Race & Class
- Discipline: Anthropology, political science, sociology
- Language: English
- Edited by: Jenny Bourne; Hazel Waters;

Publication details
- Former name: Race
- History: 1959–present
- Publisher: SAGE Publications on behalf of the Institute of Race Relations
- Frequency: Quarterly
- Impact factor: 2.6 (2022)

Standard abbreviations
- ISO 4: Race Cl.

Indexing
- ISSN: 0306-3968 (print) 1741-3125 (web)
- LCCN: 75641645
- OCLC no.: 2240562

Links
- Journal homepage; Online access; Online archive;

= Race & Class =

Academic journal on racism and imperialism

Race & Class is a peer-reviewed academic journal on contemporary racism and imperialism. It is published quarterly by SAGE Publications on behalf of the Institute of Race Relations and is interdisciplinary, publishing material across the humanities and social sciences.

== History ==
The journal was established in 1959 as Race, before obtaining its current title in 1974 (when it was subtitled Journal for Black and Third World Liberation). The new editor, Ambalavaner Sivanandan, rejected what he saw as the arid scholarship of its predecessor, calling out instead to the "Third World intelligentsia, its radicals and political activists, its refugees and exiles".

Race & Class covered events that shaped the 1970s, specifically the period's widespread and rapid social and political changes, liberation struggles and the installation of popular governments in some of the newly independent countries of the Third World, the phenomenon of Black Power, and the Movement of Non-Aligned Countries. The journal was opened to radical scholars and activists, three of whom were so closely involved in the liberation movements they wrote of – Orlando Letelier, Malcolm Caldwell and Walter Rodney – they were killed in the pursuit of their realization.

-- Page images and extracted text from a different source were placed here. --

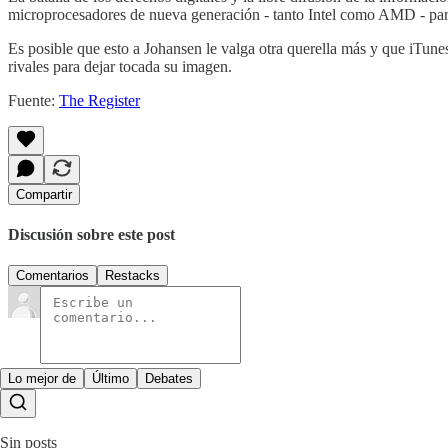
microprocesadores de nueva generación - tanto Intel como AMD - para 
Es posible que esto a Johansen le valga otra querella más y que iTunes
rivales para dejar tocada su imagen.
Fuente:
The Register
Compartir
Discusión sobre este post
Comentarios
Restacks
Lo mejor de
Último
Debates
Sin posts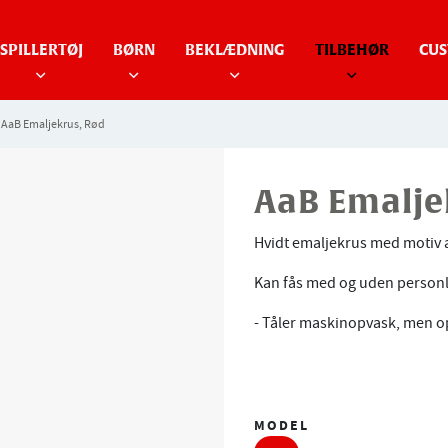
SPILLERTØJ
BØRN
BEKLÆDNING
TILBEHØR
CUS
AaB Emaljekrus, Rød
AaB Emalje
Hvidt emaljekrus med motiv 
Kan fås med og uden personli
- Tåler maskinopvask, men o
MODEL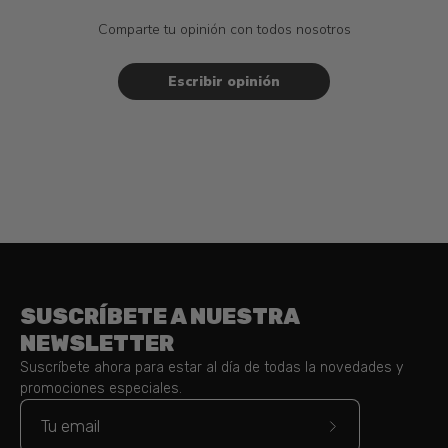
Comparte tu opinión con todos nosotros
Escribir opinión
SUSCRÍBETE A NUESTRA
NEWSLETTER
Suscríbete ahora para estar al día de todas la novedades y
promociones especiales.
Suscríbete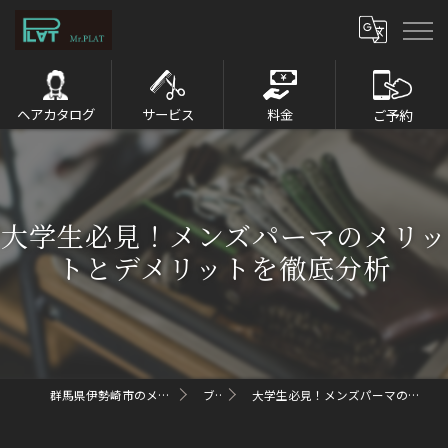
ヘアカタログ
サービス
料金
ご予約
大学生必見！メンズパーマのメリッ
トとデメリットを徹底分析
群馬県伊勢崎市のメンズパーマならMr.PLAT
ブログ
大学生必見！メンズパーマのメリットとデメリットを徹底分析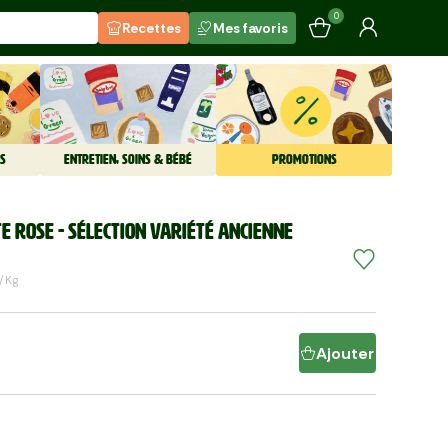
0
Recettes
Mes favoris
S
ENTRETIEN, SOINS & BÉBÉ
PROMOTIONS
e rose - Sélection variété ancienne
/kg
Ajouter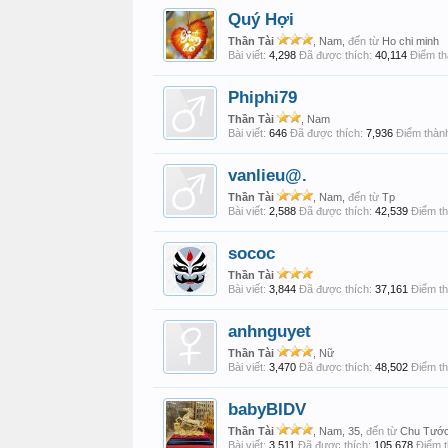
Quý Hợi
Thần Tài
, Nam,
đến từ
Ho chi minh
Bài viết:
4,298
Đã được thích:
40,114
Điểm th
Phiphi79
Thần Tài
, Nam
Bài viết:
646
Đã được thích:
7,936
Điểm thành
vanlieu@.
Thần Tài
, Nam,
đến từ
Tp
Bài viết:
2,588
Đã được thích:
42,539
Điểm th
sococ
Thần Tài
Bài viết:
3,844
Đã được thích:
37,161
Điểm th
anhnguyet
Thần Tài
, Nữ
Bài viết:
3,470
Đã được thích:
48,502
Điểm th
babyBIDV
Thần Tài
, Nam, 35,
đến từ
Chu Tướ
Bài viết:
3,511
Đã được thích:
105,678
Điểm t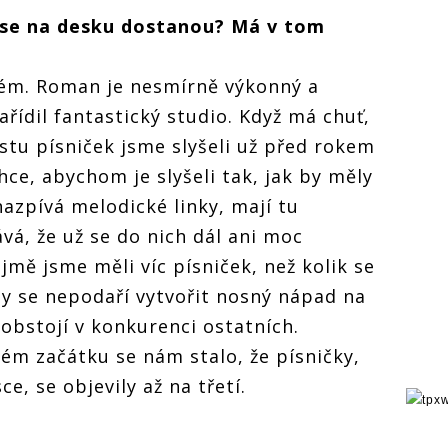
y se na desku dostanou? Má v tom
tém. Roman je nesmírně výkonný a
ařídil fantastický studio. Když má chuť,
ustu písniček jsme slyšeli už před rokem
chce, abychom je slyšeli tak, jak by měly
azpívá melodické linky, mají tu
vá, že už se do nich dál ani moc
mě jsme měli víc písniček, než kolik se
dy se nepodaří vytvořit nosný nápad na
eobstojí v konkurenci ostatních.
ném začátku se nám stalo, že písničky,
e, se objevily až na třetí.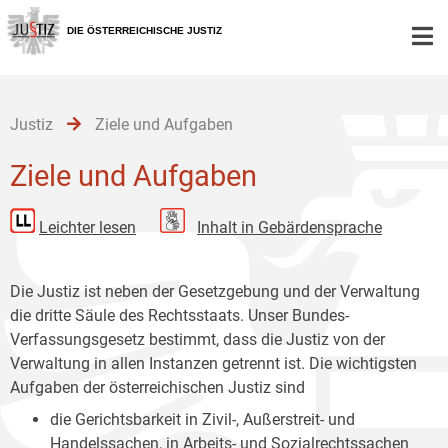
Zur
Zum
Zum
Hauptnavigation
Inhalt
Untermenü
DIE ÖSTERREICHISCHE JUSTIZ
[1]
[2]
[3]
Justiz
Ziele und Aufgaben
Ziele und Aufgaben
Leichter lesen
Inhalt in Gebärdensprache
Die Justiz ist neben der Gesetzgebung und der Verwaltung
die dritte Säule des Rechtsstaats. Unser Bundes-
Verfassungsgesetz bestimmt, dass die Justiz von der
Verwaltung in allen Instanzen getrennt ist. Die wichtigsten
Aufgaben der österreichischen Justiz sind
die Gerichtsbarkeit in Zivil-, Außerstreit- und
Handelssachen, in Arbeits- und Sozialrechtssachen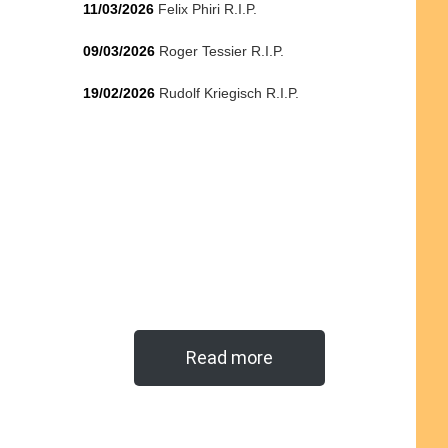
11/03/2026
Felix Phiri R.I.P.
09/03/2026
Roger Tessier R.I.P.
19/02/2026
Rudolf Kriegisch R.I.P.
Read more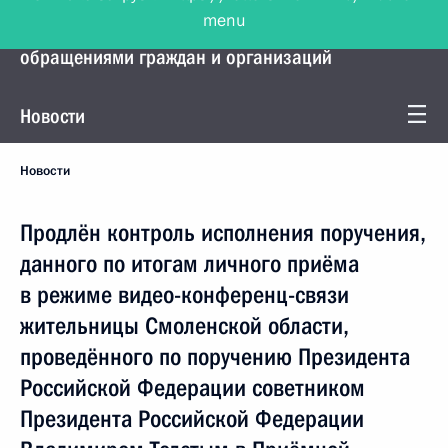
menu
Управление Президента по работе с
обращениями граждан и организаций
Новости
Новости
Продлён контроль исполнения поручения,
данного по итогам личного приёма
в режиме видео-конференц-связи
жительницы Смоленской области,
проведённого по поручению Президента
Российской Федерации советником
Президента Российской Федерации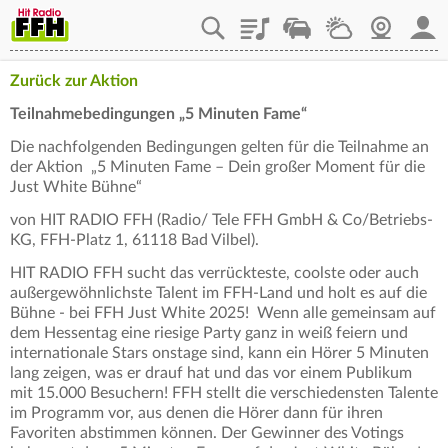
Playlist
Staupilot
Wetter
Webcam
Mein
Zurück zur Aktion
Teilnahmebedingungen „5 Minuten Fame“
Die nachfolgenden Bedingungen gelten für die Teilnahme an
der Aktion „5 Minuten Fame – Dein großer Moment für die
Just White Bühne“
von HIT RADIO FFH (Radio/ Tele FFH GmbH & Co/Betriebs-
KG, FFH-Platz 1, 61118 Bad Vilbel).
HIT RADIO FFH sucht das verrückteste, coolste oder auch
außergewöhnlichste Talent im FFH-Land und holt es auf die
Bühne - bei FFH Just White 2025! Wenn alle gemeinsam auf
dem Hessentag eine riesige Party ganz in weiß feiern und
internationale Stars onstage sind, kann ein Hörer 5 Minuten
lang zeigen, was er drauf hat und das vor einem Publikum
mit 15.000 Besuchern! FFH stellt die verschiedensten Talente
im Programm vor, aus denen die Hörer dann für ihren
Favoriten abstimmen können. Der Gewinner des Votings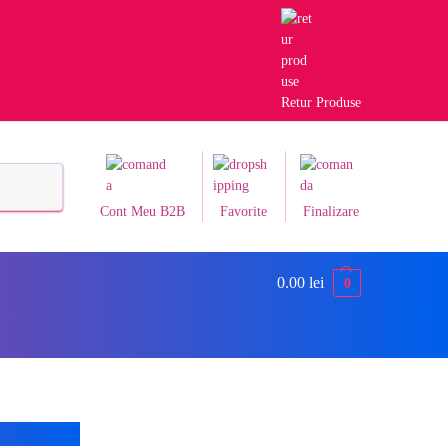
Retur Produse
Caută
Cont Meu B2B
Favorite
Finalizare
0.00
lei
0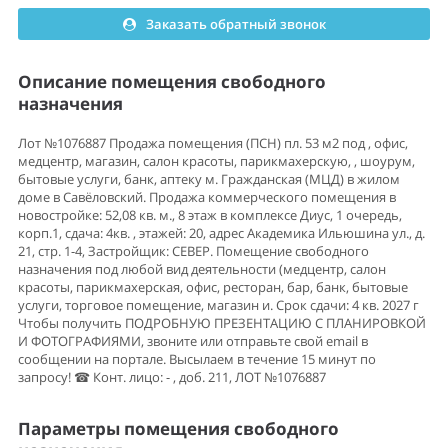
Заказать обратный звонок
Описание помещения свободного
назначения
Лот №1076887 Продажа помещения (ПСН) пл. 53 м2 под , офис,
медцентр, магазин, салон красоты, парикмахерскую, , шоурум,
бытовые услуги, банк, аптеку м. Гражданская (МЦД) в жилом
доме в Савёловский. Продажа коммерческого помещения в
новостройке: 52,08 кв. м., 8 этаж в комплексе Диус, 1 очередь,
корп.1, сдача: 4кв. , этажей: 20, адрес Академика Ильюшина ул., д.
21, стр. 1-4, Застройщик: СЕВЕР. Помещение свободного
назначения под любой вид деятельности (медцентр, салон
красоты, парикмахерская, офис, ресторан, бар, банк, бытовые
услуги, торговое помещение, магазин и. Срок сдачи: 4 кв. 2027 г
Чтобы получить ПОДРОБНУЮ ПРЕЗЕНТАЦИЮ С ПЛАНИРОВКОЙ
И ФОТОГРАФИЯМИ, звоните или отправьте свой email в
сообщении на портале. Высылаем в течение 15 минут по
запросу! ☎ Конт. лицо: - , доб. 211, ЛОТ №1076887
Параметры помещения свободного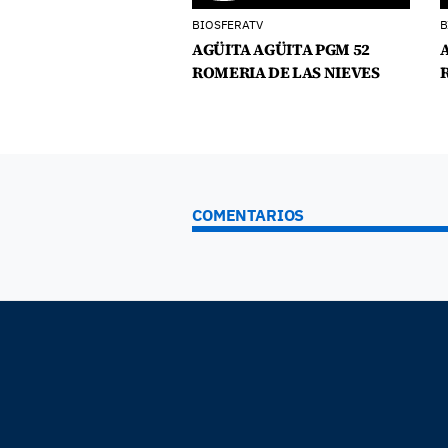
BIOSFERATV
B
AGÜITA AGÜITA PGM 52
ROMERIA DE LAS NIEVES
COMENTARIOS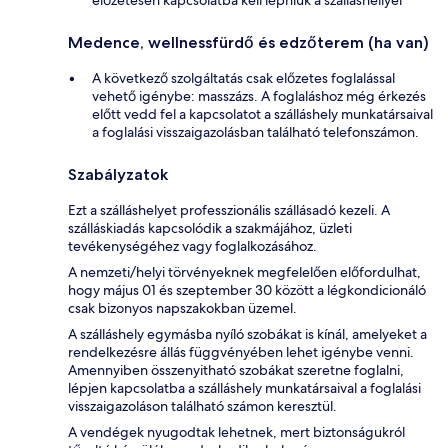
előzetesen kapcsolatba kell lépniük a szálláshellyel
Medence, wellnessfürdő és edzőterem (ha van)
A következő szolgáltatás csak előzetes foglalással
vehető igénybe: masszázs. A foglaláshoz még érkezés
előtt vedd fel a kapcsolatot a szálláshely munkatársaival
a foglalási visszaigazolásban található telefonszámon.
Szabályzatok
Ezt a szálláshelyet professzionális szállásadó kezeli. A
szálláskiadás kapcsolódik a szakmájához, üzleti
tevékenységéhez vagy foglalkozásához.
A nemzeti/helyi törvényeknek megfelelően előfordulhat,
hogy május 01 és szeptember 30 között a légkondicionáló
csak bizonyos napszakokban üzemel.
A szálláshely egymásba nyíló szobákat is kínál, amelyeket a
rendelkezésre állás függvényében lehet igénybe venni.
Amennyiben összenyitható szobákat szeretne foglalni,
lépjen kapcsolatba a szálláshely munkatársaival a foglalási
visszaigazoláson található számon keresztül.
A vendégek nyugodtak lehetnek, mert biztonságukról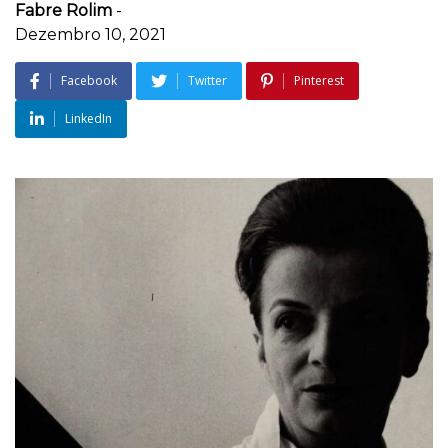
Fabre Rolim
-
Dezembro 10, 2021
Facebook
Twitter
Pinterest
LinkedIn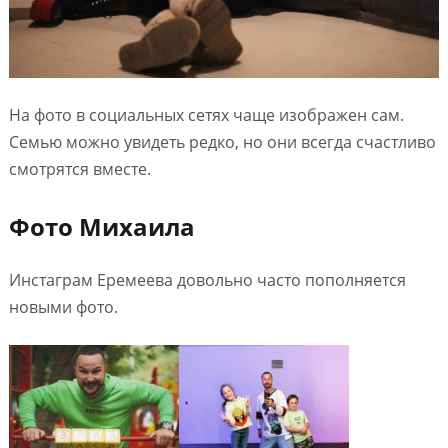
На фото в социальных сетях чаще изображен сам.
Семью можно увидеть редко, но они всегда счастливо
смотрятся вместе.
Фото Михаила
Инстаграм Еремеева довольно часто пополняется
новыми фото.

== Abstracting and indexing ==
The journal is abstracted and indexed by EBSCO databases, Current Contents/Social and Behavioral Sciences, International Bibliography of the Social Sciences, MLA International Bibliography, and the Social Sciences Citation Index. According to the Journal Citation Reports in 2011, Race & Class had an impact factor of 2.6, ranking it 13 out of 92 in the category "Anthropology", 6 out of 20 in "Ethnic Studies", and 49 out of 149 in "Sociology".